Tuesday, January 17, 2012

Fear is a Learned Behavior

I wrote in an earlier blog of my fear of the unknown in the spiritual world. I am fine with seeing people that have passed on, spiritual beings that want to help, and the Angels when I am meditating or giving Reiki treatment. At other times I wrote that I am afraid that they might actually appear before me! I have had a few close encounters lately and I’m working through them.

My girlfriends and I had decided that I must have had some type of encounter in my younger years that has caused a blockage for me in this area. I no longer think that this is the case. During the past few days I have heard a message no less than three different times. That message is that fear is a learned behavior. The message has come from different sources, but it is always the same message. The Angels are very good at sending messages if you are paying attention.

Upon thinking about this, I have realized that I did learn this behavior. My Dad has told stories all of my life about different spirit encounters within his/my family. They have always been told in a manner of a scary bedtime story, not in a way that would instill a sense that this was a normal happening. I can clearly remember one such encounter as I lay in bed and listened to the steady footsteps coming up our stairs and I kept thinking over and over that whatever it was, please go into my sister’s bedroom rather than mine! The footsteps did go into her bedroom and I will never forget the look in her face when she walked into my room about 15 minutes later and told me what happened. She was white with fear and I slept with a night light for the next five years. She insists now that it was a bad dream, but unless I was part of that bad dream, it was a very real encounter.
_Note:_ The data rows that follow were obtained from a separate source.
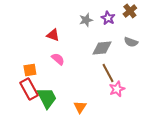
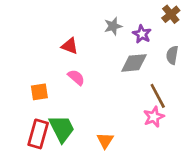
purple star: (108, 18) -> (142, 34), moved
gray semicircle: (131, 42) -> (172, 55), turned 80
brown line: (108, 73) -> (158, 96), moved
red rectangle: (29, 89) -> (38, 134), moved, turned 45

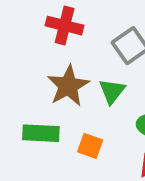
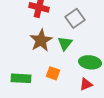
green rectangle: (41, 133) -> (21, 78), moved

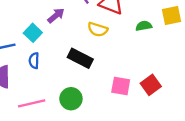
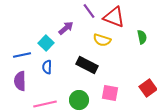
green semicircle: (144, 26) -> (142, 37), turned 88
pink square: (121, 86) -> (110, 93), moved

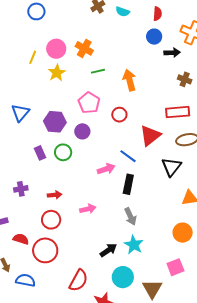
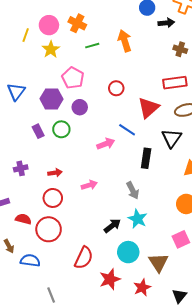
orange arrow: (129, 80) -> (125, 41), moved
pink pentagon: (89, 103) -> (73, 78), moved
black rectangle: (128, 184) -> (146, 158), moved

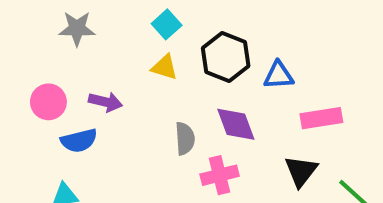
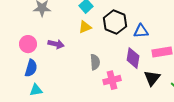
yellow triangle: (165, 67) -> (85, 27), turned -40
purple diamond: (236, 124) -> (133, 58), moved, turned 30
blue semicircle: (79, 141) -> (31, 68), moved, turned -60

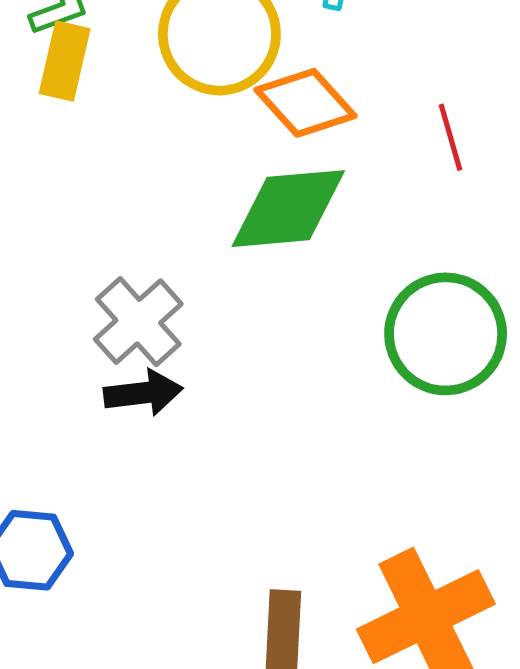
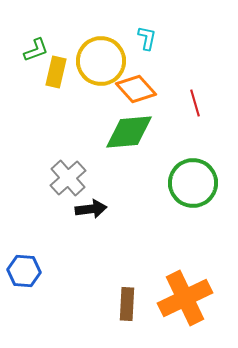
yellow rectangle: (65, 61) -> (56, 72), moved
black arrow: (143, 393) -> (91, 209), moved

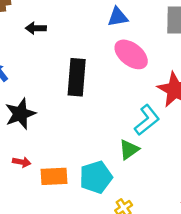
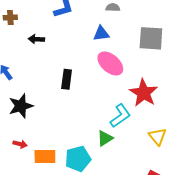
black rectangle: (77, 77) -> (67, 79), size x0.7

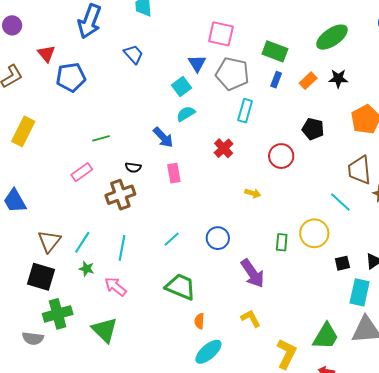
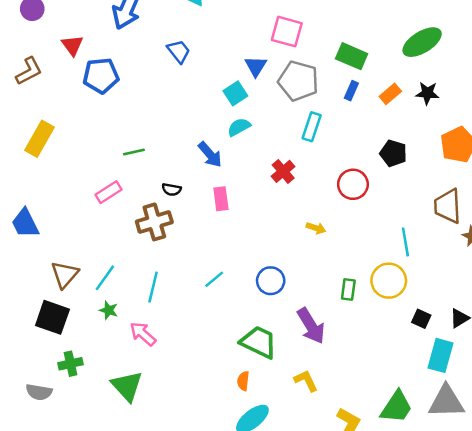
cyan line: (340, 202) -> (405, 242), moved, turned 35
black square: (342, 263) -> (421, 319), turned 35
green trapezoid: (181, 287) -> (259, 342), moved
green cross: (58, 314) -> (71, 364), size x0.7

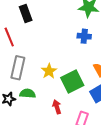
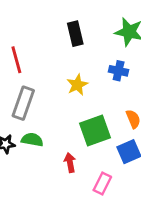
black rectangle: (26, 14) -> (75, 34), moved
yellow star: (49, 71) -> (77, 85), moved

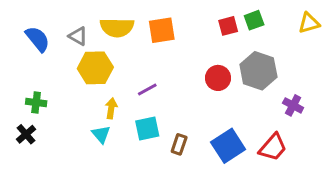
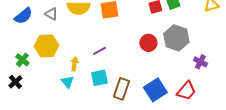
blue semicircle: (38, 39) -> (23, 16), turned 90
yellow hexagon: (95, 68) -> (46, 46), moved
green cross: (36, 103) -> (22, 60), turned 32
brown rectangle: (179, 144) -> (121, 89), size x1.5

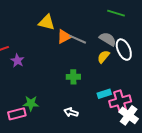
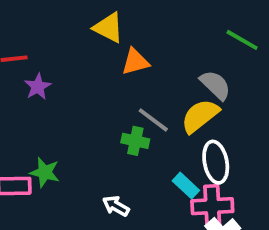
gray line: (78, 39) -> (153, 120), moved
white ellipse: (124, 50) -> (216, 162), moved
yellow semicircle: (103, 57) -> (200, 116), size x1.5
cyan rectangle: (104, 94) -> (186, 186), turned 48

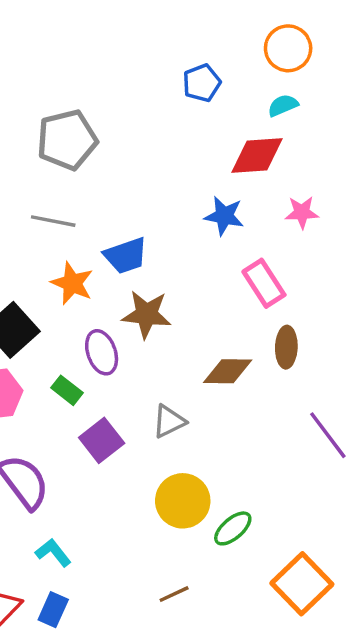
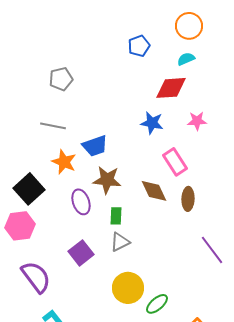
gray pentagon: (67, 140) -> (61, 79), size x0.7
brown diamond: (228, 371) -> (154, 191), moved, turned 64
green rectangle: (67, 390) -> (116, 216), moved, turned 54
So, my fear is a behavior that I have learned. There have been a few things that have come to light in the last few days about what I fear in meeting in the Center. It is interesting to note that I have been unable to get into the Center since these things have been revealed to me due to a snowstorm that we are having. Do I think that the snow was created just for me to have time to deal with this fear? No, I don’t think that I have that much power, but I do believe that the timing of everything was set to coincide with the storm so that I have time to work through this fear before I next go to the Center.

A learned behavior can be unlearned. I have the best possible help with the unlearning of things. I have been reminded daily, several times a day that I am not alone. Archangel Michael is always with me. I have asked for guidance and help and he is there to do that. He has made a personal appearance, standing beside my bed and I knew that he was there as I saw him. I had no fear. My poor dogs on the other hand were beside themselves as they couldn’t get to me due to the gate that keeps them in the dining room area.

I am working on this fear thing and I believe that it will be at a much better level by the time the snow dissipates enough to go back into the Center. I can not move forward with where I need to be, until I unlearn a behavior. I fully intend to do that.